Has the art of the political poster been reignited by the 'mind bombs' of Led By Donkeys and their provocative guerilla campaign?

Led By Donkeys: We are creating political street theatre

It was late at night in Dover in mid-January and Ben Stewart and Oliver Knowles found their wallpaper paste was getting "diluted with dog shit" as they stood on a muddy, B&Q stepladder and struggled to post a quote from arch-Brexiter Jacob Rees-Mogg onto an advertising billboard.

Just a few hours later, Stewart and Knowles watched in dismay as a local newspaper website in Kent posted a video of the landlord, Clear Channel, ripping down the illicit poster and destroying their handiwork – although not before they had snapped a photo of the billboard and tweeted it.

And that was the moment when the pair knew the early romance of their guerilla, anti-Brexit poster campaign – hatched between Stewart, Knowles and their pro-Remain friends, James Sadri and Will Rose, over Christmas drinks in a north London pub just weeks earlier – had worn off and they realised they should probably go legal.

Led By Donkeys, who took their name from the First World War German line about the British infantry being lions led by incompetent generals, had already seen how their idea of taking the past "Brexit pronouncements of our leaders", "rendering them as tweets" and then "putting them on massive billboards" had struck a chord with Remainers.

They put up their first, illegal poster in Stoke Newington, north London, at the start of January this year with a David Cameron quote from before the 2015 general election: "Britain faces a simple and inescapable choice – stability and strong Government with me, or chaos with Ed Miliband." The image got an instant response on Twitter and the newly launched @ByDonkeys Twitter account picked up 3,000 followers in a day.

But their focus was to expose the Brexiters such as Boris Johnson, Nigel Farage, Michael Gove, Dominic Raab and Rees-Mogg as "liars, exaggerators and populists" and to push for a second referendum. 

David Cameron: tweet from 2015 provided the content for Led By Donkeys’ first poster, illegally pasted up in January this year

Stewart and Knowles, who both have day jobs as Greenpeace activists, knew from the start of what they call "their project" that they wanted to create "political street theatre". Their belief was that Led By Donkeys could bring a sense of "participation" back into the dejected Remain side of British politics and hold Brexiter politicians to account.

As soon as they put up the Cameron poster with the simple, tweet design, Stewart felt they had come up with something special. "At Greenpeace, we talk about mind bombs, which are communications interventions that immediately make you stop and rethink your assumptions in just one product – it can be a quote or a picture. I thought, we’ve got a mind bomb here," he says.

Since going legal at the end of January, Led By Donkeys has raised more than £500,000 through online crowdfunding, with the majority of donations being between £5 and £20. They have put up more than 400 posters by buying ad space legally around the country and staged more than 20 outdoor projections onto buildings, including during the Conservative Party conference in Manchester. The images have garnered more than 250 million impressions on Twitter alone, according to Stewart.

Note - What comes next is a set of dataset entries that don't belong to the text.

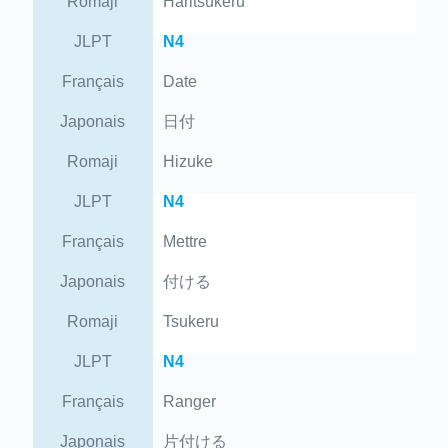
Romaji
Haritsukeru
JLPT
N4
Français
Date
Japonais
日付
Romaji
Hizuke
JLPT
N4
Français
Mettre
Japonais
付ける
Romaji
Tsukeru
JLPT
N4
Français
Ranger
Japonais
片付ける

Along the way, they have had to dodge what they call the "sharks" in the outdoor industry who wanted to "rip us off". They have also retained a guerilla mindset, most recently by subverting the government’s "Get ready for Brexit" campaign with a competition inviting people to design alternative posters, which they have been running on billboards. In a sign that the campaigning group’s work has "cut through", the team has just published a book, Led By Donkeys: How Four Dads with a Ladder Took on Brexit, in a deal with Atlantic Books.

Led By Donkeys’ work has been provocative. One outdoor industry leader suggests it has led to a revival of the art of the political poster, after a decade when such messaging has shifted to social media and targeted, online messaging. Another person, who is involved in the UK government’s ad campaign, is dismissive, calling Led By Donkeys’ efforts "random" and "an annoyance". This person struggles to understand the group’s strategy, asking: "What do they want?"

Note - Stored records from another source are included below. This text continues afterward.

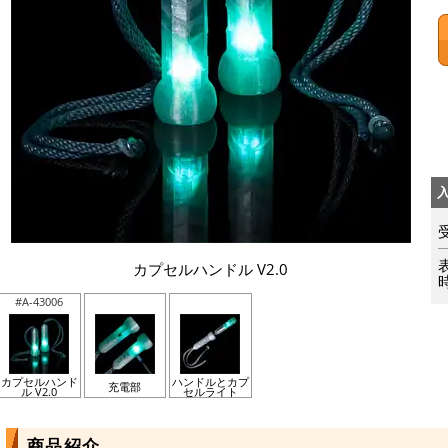
カプセルハンドル V2.0
#A-43006
カプセルハンド
ハンドルとカプ
充電部
ル V2.0
セルライト
商品紹介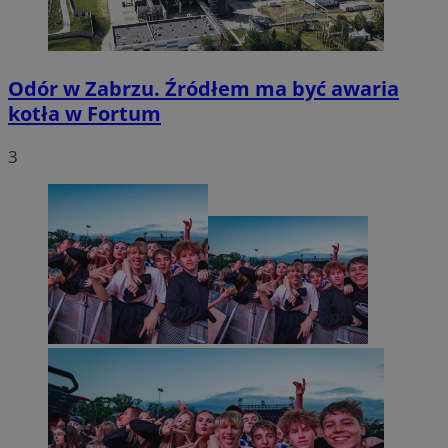
Odór w Zabrzu. Źródłem ma być awaria
kotła w Fortum
3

But William Eccleshare, worldwide chief executive of Clear Channel, which has allowed Led By Donkeys to advertise since going legal, believes the group has had a genuine impact. "They have really captured the way out of home can deliver a very strong, public message and start a conversation," he says. "Whether one supports the campaign or not, they’ve done a fantastic job."

Nils Leonard, co-founder of Uncommon Creative Studio, is also a fan. "I love them. They’re an example of a group of people who want to make a statement and don’t need to be dependent on anyone else," he says. Too many people working in the ad industry, he adds, "usually ask permission from someone else to pay to put our opinions across", rather than raise the money themselves and take a stand.

Richard Huntington, chairman and chief strategy officer of Saatchi & Saatchi, says, only half in jest that Led By Donkeys would be a "contender for agency of the year". 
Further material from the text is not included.